The maker of chips for telecommunications and enterprise applications saw revenues climb to $78.7m compared to $70.6m in Q4 and $55.4m for the same period a year ago. Sales to the telecoms industry account for 65 per cent of the company’s business. Of those telecoms sales, 80 per cent are to wireline applications and 20 per cent are for wireless basestations.
Net income grew to $16.8m, up from $9.5m in Q4 and a loss of $11.5 for the same period a year ago.
“We see this recovery as sustainable for the next several quarters,” said Alan Krock, CFO. Krock pointed to growth in the Chinese market as service providers deployed in green field geographies and to upgrades going on in the North American market.
“The China deployment will span decades,” he said. “In North America they do things all together and over a multiyear period of about ten years.
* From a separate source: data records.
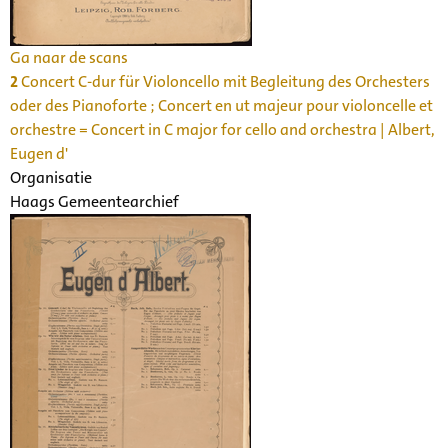
Ga naar de scans
2
Concert C-dur für Violoncello mit Begleitung des Orchesters
oder des Pianoforte ; Concert en ut majeur pour violoncelle et
orchestre = Concert in C major for cello and orchestra | Albert,
Eugen d'
Organisatie
Haags Gemeentearchief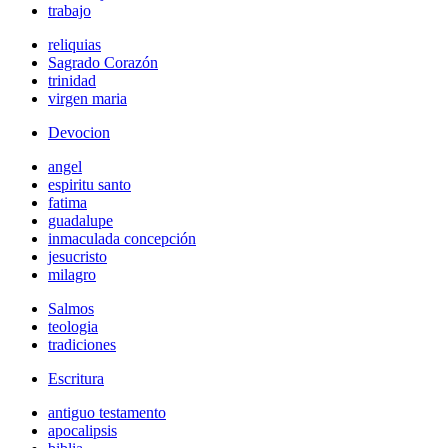
trabajo
reliquias
Sagrado Corazón
trinidad
virgen maria
Devocion
angel
espiritu santo
fatima
guadalupe
inmaculada concepción
jesucristo
milagro
Salmos
teologia
tradiciones
Escritura
antiguo testamento
apocalipsis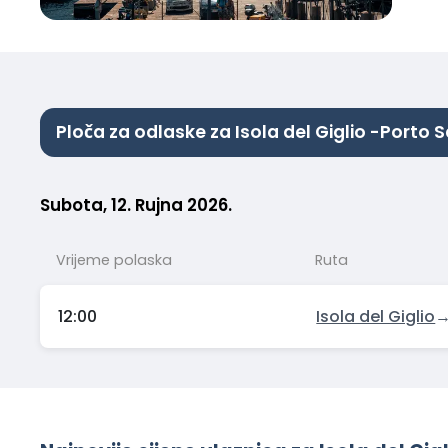
Ploča za odlaske za Isola del Giglio -Porto
Subota, 12. Rujna 2026.
Vrijeme polaska
Ruta
12:00
Isola del Giglio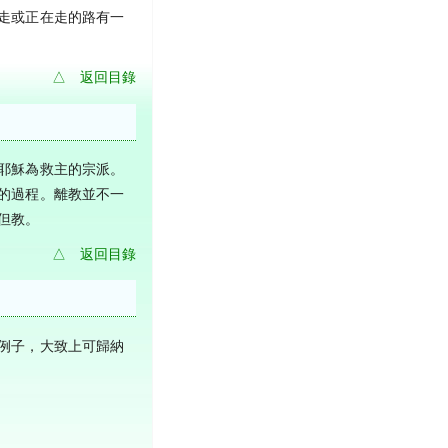
走或正在走的路有一
△ 返回目錄
耶穌為救主的宗派。
的過程。離教並不一
但教。
△ 返回目錄
例子，大致上可歸納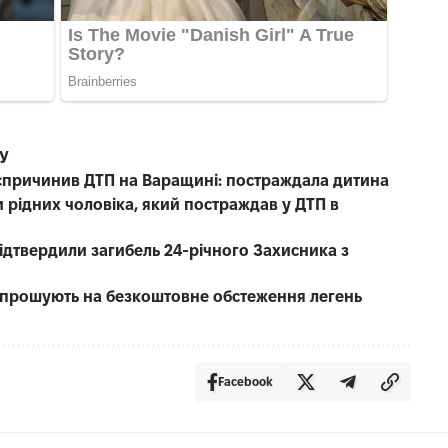
СУ
е спричинив ДТП на Варащині: постраждала дитина
 рідних чоловіка, який постраждав у ДТП в
 підтвердили загибель 24-річного Захисника з
запрошують на безкоштовне обстеження легень
Facebook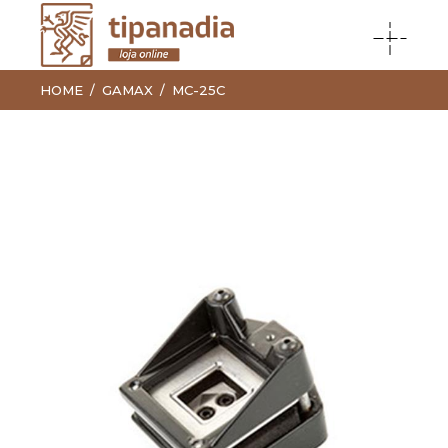
HOME
GAMAX
MC-25C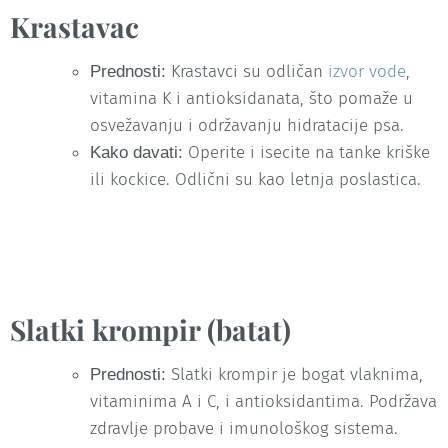
Krastavac
Krastavci su odličan
izvor vode
,
Prednosti:
vitamina K i antioksidanata, što pomaže u
osvežavanju i održavanju hidratacije psa.
Operite i isecite na tanke kriške
Kako davati:
ili kockice. Odlični su kao letnja poslastica.
Slatki krompir (batat)
Slatki krompir je bogat vlaknima,
Prednosti:
vitaminima A i C, i antioksidantima. Podržava
zdravlje probave i imunološkog sistema.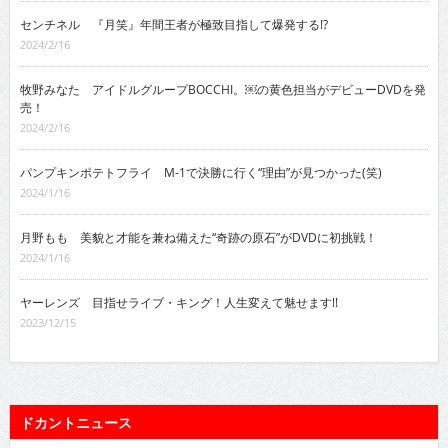
センチネル 『月笑』年間王者が極致目指して爆発する!?
2024/2/16
牧野みなた アイドルグループBOCCHI。￼の黄色担当がデビューDVDを発
売！
2024/2/16
パンプキンポテトフライ M-1で決勝に行く“理由”が見つかった(笑)
2024/1/16
月野もも 美貌と才能を兼ね備えた“奇跡の原石”がDVDに初挑戦！
2024/1/16
ヤーレンズ 目指せライブ・キング！人生変えて魅せます!!
2023/12/15
ドカントニュース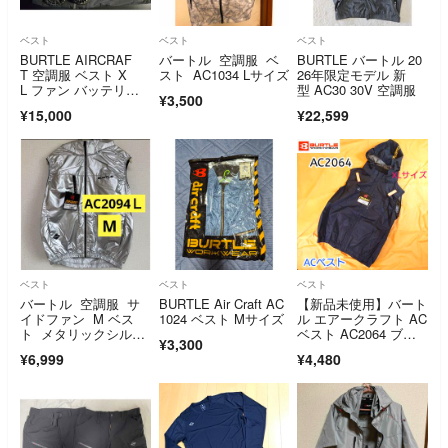
ベスト
ベスト
ベスト
BURTLE AIRCRAF
バートル 空調服 ベ
BURTLE バートル 20
T 空調服 ベスト X
スト AC1034 Lサイズ
26年限定モデル 新
L ファン バッテリ
型 AC30 30V 空調服
¥3,500
ー フルセット
¥15,000
¥22,599
ベスト
ベスト
ベスト
バートル 空調服 サ
BURTLE Air Craft AC
【新品未使用】バート
イドファン M ベス
1024 ベスト Mサイズ
ル エアークラフト AC
ト メタリックシルバ
ベスト AC2064 ブラ
¥3,300
ー 限定色
ック XL
¥6,999
¥4,480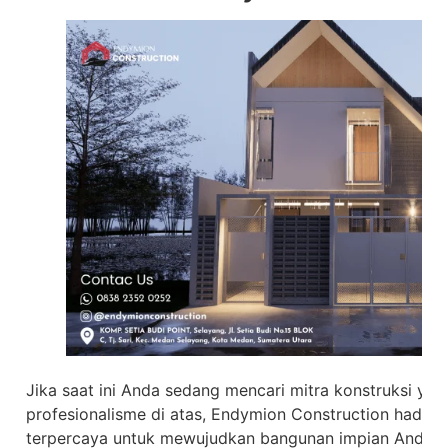
Jika saat ini Anda sedang mencari mitra konstruksi yan
profesionalisme di atas, Endymion Construction hadir se
terpercaya untuk mewujudkan bangunan impian Anda d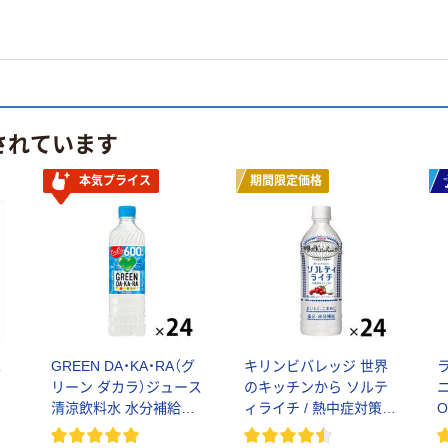
されています
本気プライス
期間限定価格
水
GREEN DA・KA・RA（グ
キリンビバレッジ 世界
リーン ダカラ）ジュース
のキッチンから ソルテ
ニ
清涼飲料水 水分補給飲
ィライチ / 熱中症対策飲
O
料
料 スポーツドリンク 水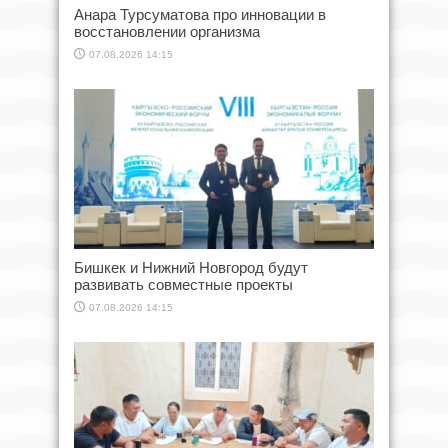
Анара Турсуматова про инновации в
восстановлении организма
07.08.2026 14:15
Бишкек и Нижний Новгород будут
развивать совместные проекты
07.08.2026 14:15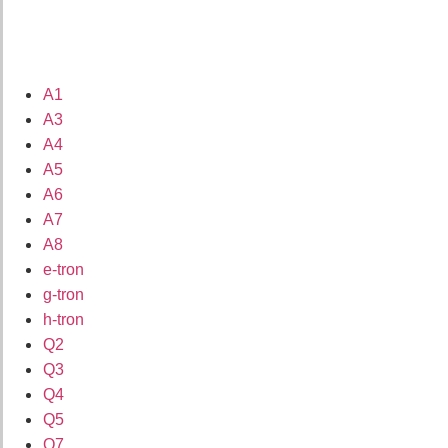
A1
A3
A4
A5
A6
A7
A8
e-tron
g-tron
h-tron
Q2
Q3
Q4
Q5
Q7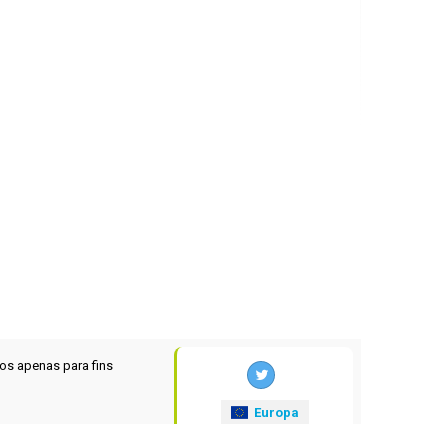
os apenas para fins
Europa
xrates
.eu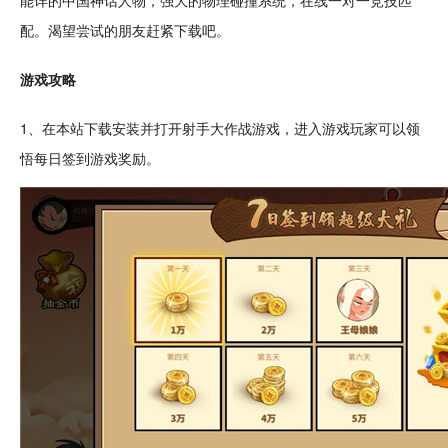
能详的中国
神话
人物
，强大的物理碰撞系统，在线一对一竞技匹
配。渴望尝试的朋友赶紧下载吧。
游戏攻略
1、在本站下载安装并打开射手大作战游戏，进入游戏玩家可以领
悟每日
签到
游戏
奖励
。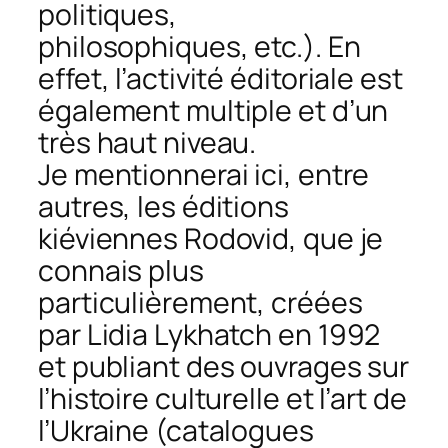
politiques,
philosophiques, etc.). En
effet, l’activité éditoriale est
également multiple et d’un
très haut niveau.
Je mentionnerai ici, entre
autres, les éditions
kiéviennes Rodovid, que je
connais plus
particulièrement, créées
par Lidia Lykhatch en 1992
et publiant des ouvrages sur
l’histoire culturelle et l’art de
l’Ukraine (catalogues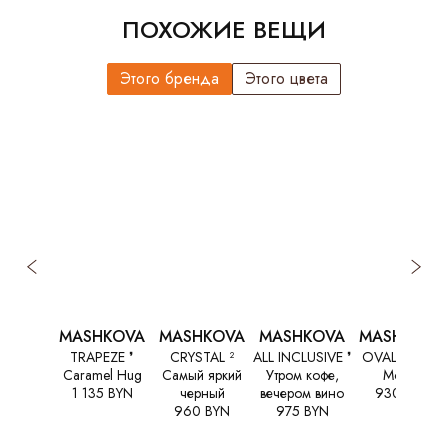
ПОХОЖИЕ ВЕЩИ
Этого бренда
Этого цвета
MASHKOVA
MASHKOVA
MASHKOVA
MASHKOVA
TRAPEZE ❜
CRYSTAL ²
ALL INCLUSIVE ❜
OVAL touch ❜
Caramel Hug
Самый яркий
Утром кофе,
Мокко
1 135 BYN
черный
вечером вино
930 BYN
960 BYN
975 BYN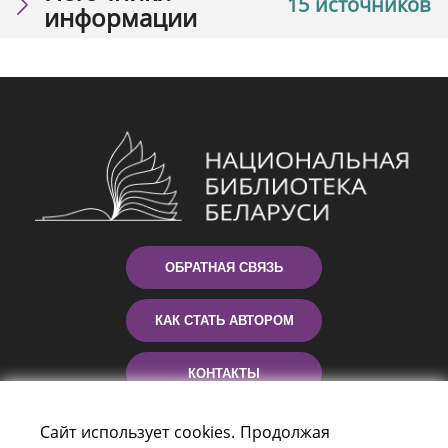
15 источников
информации
ОБРАТНАЯ СВЯЗЬ
КАК СТАТЬ АВТОРОМ
КОНТАКТЫ
ПОМОЩЬ
Сайт использует cookies. Продолжая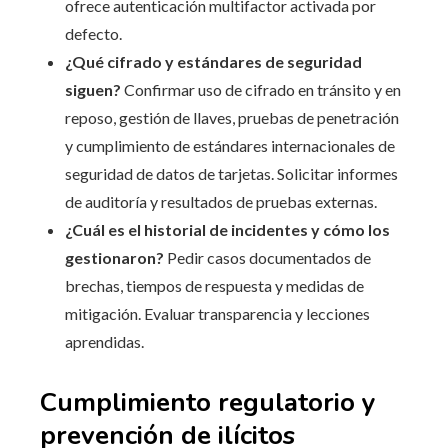
ofrece autenticación multifactor activada por
defecto.
¿Qué cifrado y estándares de seguridad
siguen?
Confirmar uso de cifrado en tránsito y en
reposo, gestión de llaves, pruebas de penetración
y cumplimiento de estándares internacionales de
seguridad de datos de tarjetas. Solicitar informes
de auditoría y resultados de pruebas externas.
¿Cuál es el historial de incidentes y cómo los
gestionaron?
Pedir casos documentados de
brechas, tiempos de respuesta y medidas de
mitigación. Evaluar transparencia y lecciones
aprendidas.
Cumplimiento regulatorio y
prevención de ilícitos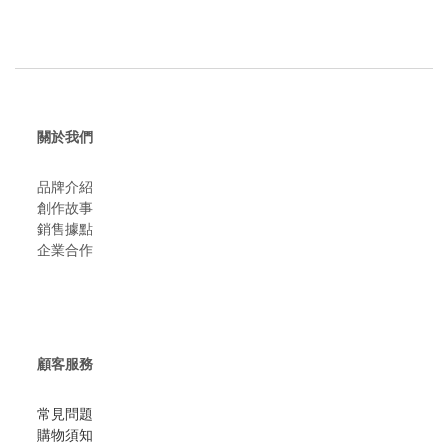
關於我們
品牌介紹
創作故事
​銷售據點
企業合作
顧客服務
常見問題
購物須知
So by 2008 or 2009, the networks will be updated and they will stop spending again.”
For the near term the company is forecasting Q2 revenue growth of between five per cent and eight per cent sequentially, with 70 per cent gross margins, Krock said. In an average year the company expects about 35 per cent revenue growth. However, in a recovery year like this one, that number would normally be higher, Krock said.
And after a few years of oversupply inventory levels within the company are finally back down to normal levels. The telecoms recovery comes after a long drought after a bubble in 1999 and 2000. Now, as service providers have paid down their debt and competition from other technologies and companies threaten their markets, they are ready to spend again, according to Krock.
“The biggest recovery to date has been for products that go into broadband DSL applications,” he said. “But telcos are also looking to get into the voice over IP market. Other growth areas are metro routers and multiservice switches.”
On the MIPS processor side of the business, which sells devices that go into products for the enterprise, sales remained flat in Q1 as that recovery lost steam compared to telecoms.